Once she had found herself outside of Starlight’s dorm, Sunset fished her phone out from her bag and sent her a text, eyeing the front door for movement as she kept her position at the end of the pathway. She shifted her weight to lean on one leg and tapped her other foot. She squinted as she glanced up and down the street, the sun finally taking its position in the sky. What she noticed most was how quiet the roads were on the weekends. She’d gathered that most traffic to and from the University was due to the amount of faculty, or students that lived closer to the city and had to commute every day for classes; but even still, it was nice to hear the chirping of birds so early on a Saturday.

Sunset turned her attention back to the front door of the dorm once she’d heard the handle’s mechanism jostle. After a few more seconds, out stepped Starlight Glimmer, phone pressed to her ear and looking… less than thrilled to be part of whatever conversation was currently going on. Sunset stepped away from the path to allow Starlight to meet her on the sidewalk, and hung around for a moment as the other girl tried to finish off the phone call.

“Yes, yes. Okay. Right,” Starlight silently huffed, rolling her eyes deeply. Sunset only eyed her curiously. “Yes. I love you too. Okay. Talk to you later. Bye.”


“Ugh,” Starlight’s face twisted as she hung up, slipping her phone into the pocket of her denim jacket, “my dad. I told him not to call me because I had plans today, so he called me before he knew I was supposed to be meeting with you just to ‘check up on me’.” She mocked with forced enthusiasm. “Honestly,” Starlight scoffed and adjusted the backpack strap that was slung over one shoulder, “it only makes me wonder why he wasn’t this invested in what I was doing when I was back home.” Sunset frowned as Starlight combed a hand through her bangs with a heavy sigh. “Sorry. I didn’t mean to-...” Starlight cut herself off and bit her lip, “let’s just forget it. I want to have a good time today. Let’s go have fun.”

Neither of them moved for a short time, a thin layer of tension hanging in the air, although Sunset wouldn’t ever address it, if Starlight didn’t want her to. “Right,” the red-head spoke finally, “let’s get going. We’ve… probably missed our bus, but that’s fine. It just means we need to wait about a half hour till the next one. Is that okay?”

Starlight nodded with a grateful smile and rolled her shoulders. “Mhm, that’s fine. Lead the way.”

Sunset clenched her fingers against her palms and began leading the way to the bus stop just outside of campus. Starlight kept pace with her but stayed quiet.

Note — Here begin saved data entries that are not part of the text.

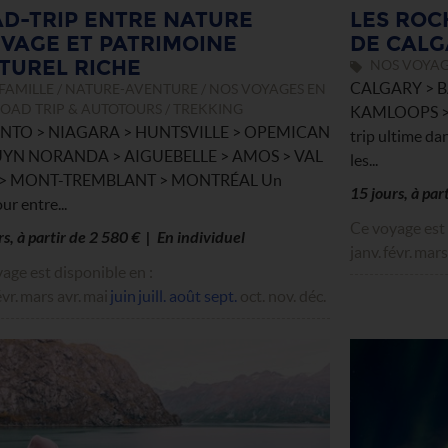
D-TRIP ENTRE NATURE
LES ROC
VAGE ET PATRIMOINE
DE CALG
TUREL RICHE
NOS VOYAGE
CALGARY > B
FAMILLE / NATURE-AVENTURE / NOS VOYAGES EN
 ROAD TRIP & AUTOTOURS / TREKKING
KAMLOOPS >
NTO > NIAGARA > HUNTSVILLE > OPEMICAN
trip ultime da
UYN NORANDA > AIGUEBELLE > AMOS > VAL
les...
 > MONT-TREMBLANT > MONTRÉAL Un
15 jours, à par
ur entre...
Ce voyage est 
rs, à partir de 2 580 € | En individuel
janv.
févr.
mars
age est disponible en :
évr.
mars
avr.
mai
juin
juill.
août
sept.
oct.
nov.
déc.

Sunset stole a few glances in the other girls direction to see how she was doing. Starlight idly looked around herself, as if looking at the place for the first time. Or maybe it was just her consistent sense of wonder that made her look so lost, but not quite unhappy to be so. She just had a gentle face, Sunset allowed herself to smile, but quickly set her lips into a hard line once she realised she’d been staring at the other girl's hand.

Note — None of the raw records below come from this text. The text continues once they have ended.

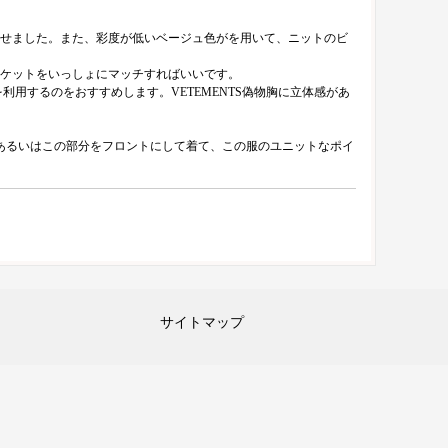
せました。また、彩度が低いベージュ色がを用いて、ニットのビ
ケットをいっしょにマッチすればいいです。
用するのをおすすめします。VETEMENTS偽物胸に立体感があ
あるいはこの部分をフロントにして着て、この服のユニットなポイ
サイトマップ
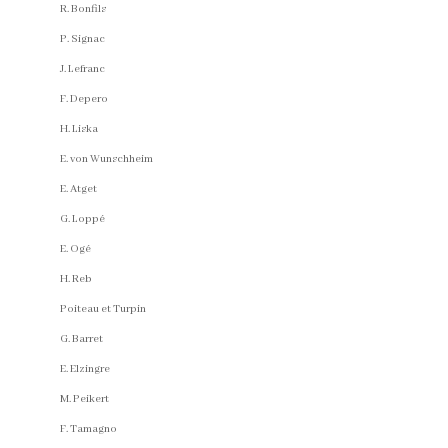
R. Bonfils
P. Signac
J. Lefranc
F. Depero
H. Liska
E. von Wunschheim
E. Atget
G. Loppé
E. Ogé
H. Reb
Poiteau et Turpin
G. Barret
E. Elzingre
M. Peikert
F. Tamagno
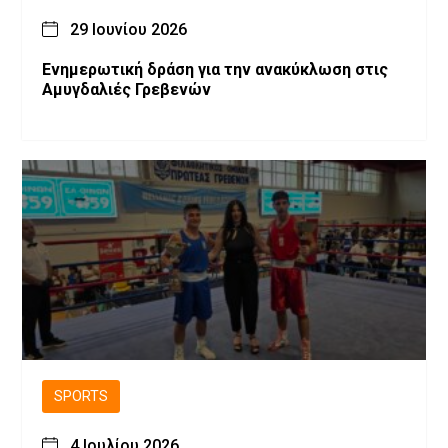
29 Ιουνίου 2026
Ενημερωτική δράση για την ανακύκλωση στις
Αμυγδαλιές Γρεβενών
SPORTS
4 Ιουλίου 2026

“So… I never thought I’d see you in boots. Did you really take the short joke yesterday that personal?”

There she was again; back to being as charming as ever. “Oh, shut up,” Sunset snorted.

It felt like no time at all had passed between them, when their bus finally came to pick them up. The journey had consisted of them teasing each other, pointing out landmarks or interesting looking buildings they passed. Places they vowed to visit before they graduated. Starlight had challenged her to make it their mission to visit every cafe in the area before the end of their senior year. Sunset had respectfully accepted.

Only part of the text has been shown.